Ok. Fine. God this stuff is boring. What’s changed? And keep it brief.

Hmmph. Well, for LLC owners, for one thing, you shouldn’t be calling yourself a “Managing Manager” any more. You’re either a “Member” or a “Manager.” The New Act does away with the concept of a managing member. That’s been one of my personal pet peeves in the past, in part because the online forms on Sunbiz that people use to form LLCs themselves seems to encourage the use of the title “Managing Member” no matter whether the LLC is intended as “Member-Managed” or “Manager-Managed” LLC. Legally, that creates confusion (at least in my mind) because by statute LLCs must either be Member-Managed or Manager-Managed. The New Act says if you call yourself a “Managing-Member” then you are deemed to be a Member that is managing a Member-Managed LLC. The difference? If your LLC is a Member-Managed LLC, you may be creating voting rights and management authority in other members of the LLC, intended or not. Clearly define your LLC as either “Member-Managed” or “Manager-Managed” to avoid unintended consequences.

That took way too long and was way too confusing and I’m tired of reading this crap. What else? In bullet form, please.

OK, OK! Geez …

–        Operating Agreements: I just want to say, most importantly, that the role of the LLC Operating Agreement remains critical. If you are forming an LLC, have a solid, written Operating Agreement! Always recommended and the New Act hasn’t changed that. The New Act (like the Old Act) only specifies certain rules that govern the LLC in the absence of an Operating Agreement. For clarity, have an Operating Agreement. Lenders, demand a copy of your LLC Borrower’s Operating Agreement and review it carefully. That’s your road map to avoiding mistakes!

 –        Other Stuff: The New Act contains other changes related to the dissociation of a member, the exchange of membership interests, assignment of a member’s “transferrable interest” (i.e. the right to receive distributions but not including any voting or managerial rights,) the ability to have non-economic members (members that have the right to vote, but have neither an obligation to contribute, nor a right to receive distributions of, capital) and service of process. I’ll spare you the details because I can tell you’re getting drowsy.

–        Lenders: See “Operating Agreements” above. Review the Operating Agreements of your borrowers! Only then will you know the proper affidavits, consents and resolutions that are required to comply with the LLCs governing documents. Remember, the Florida Statutes provide that the CEO, President or Vice-President of corporation can sign documents and bind the corporation and you are entitled to rely on that statute as ensuring your loan documents are enforceable against the corporation. However, there is no corresponding statute that does exactly that for an LLC. You MUST review the Operating Agreement.

Dang. Lost you, didn’t I?

Your eyes have glazed over and you’re semi-comatose. Hey, some of us find this stuff (semi-) interesting! In CONCLUSION, if any of these issues might affect your LLC or your lending practices consult your attorney! If you’re an LLC owner, it may be a good idea to have your existing Operating Agreement reviewed by your attorney (hey, maybe that’s me!) in order to identify any potential issues and to update it to be consistent with the New Act. If you’re a commercial lender, it may be a good idea to have your attorney (hey, maybe that’s me!) review your lending/loan closing practices to make sure you are abiding by the governing documents of the entities to which you make loans to make sure you aren’t making mistakes that could jeopardizing the enforceability of your loan documents and, potentially, your security interest.

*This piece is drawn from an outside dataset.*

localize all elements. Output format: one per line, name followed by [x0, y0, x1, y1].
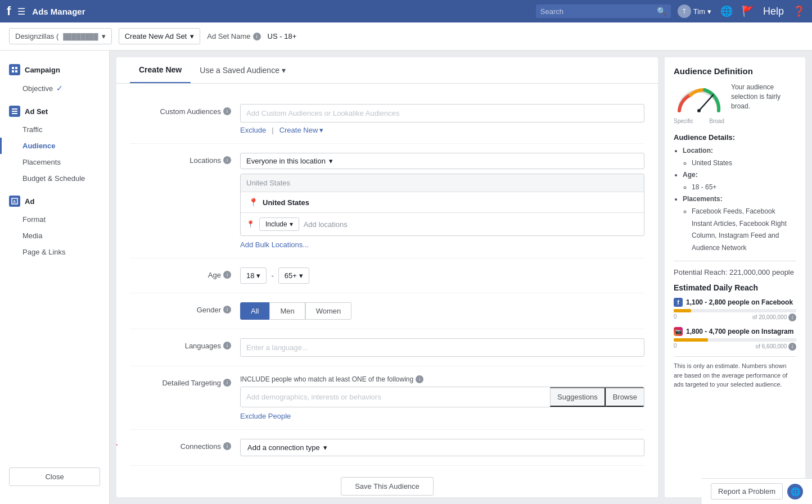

I’ll stop now. Have a nice nap. But thanks for reading!



  1. Good article, Brad. With the various online legal document creation sites out there, I’m receiving numerous inquiries from people who improperly set up an LLC. For instance, they may have set up a single-member LLC and now realize the need to amend the organizational documents/operating agreement to reflect the existence of additional members. If you aren’t familiar with the LLC laws in your state, it usually pays to consult an attorney.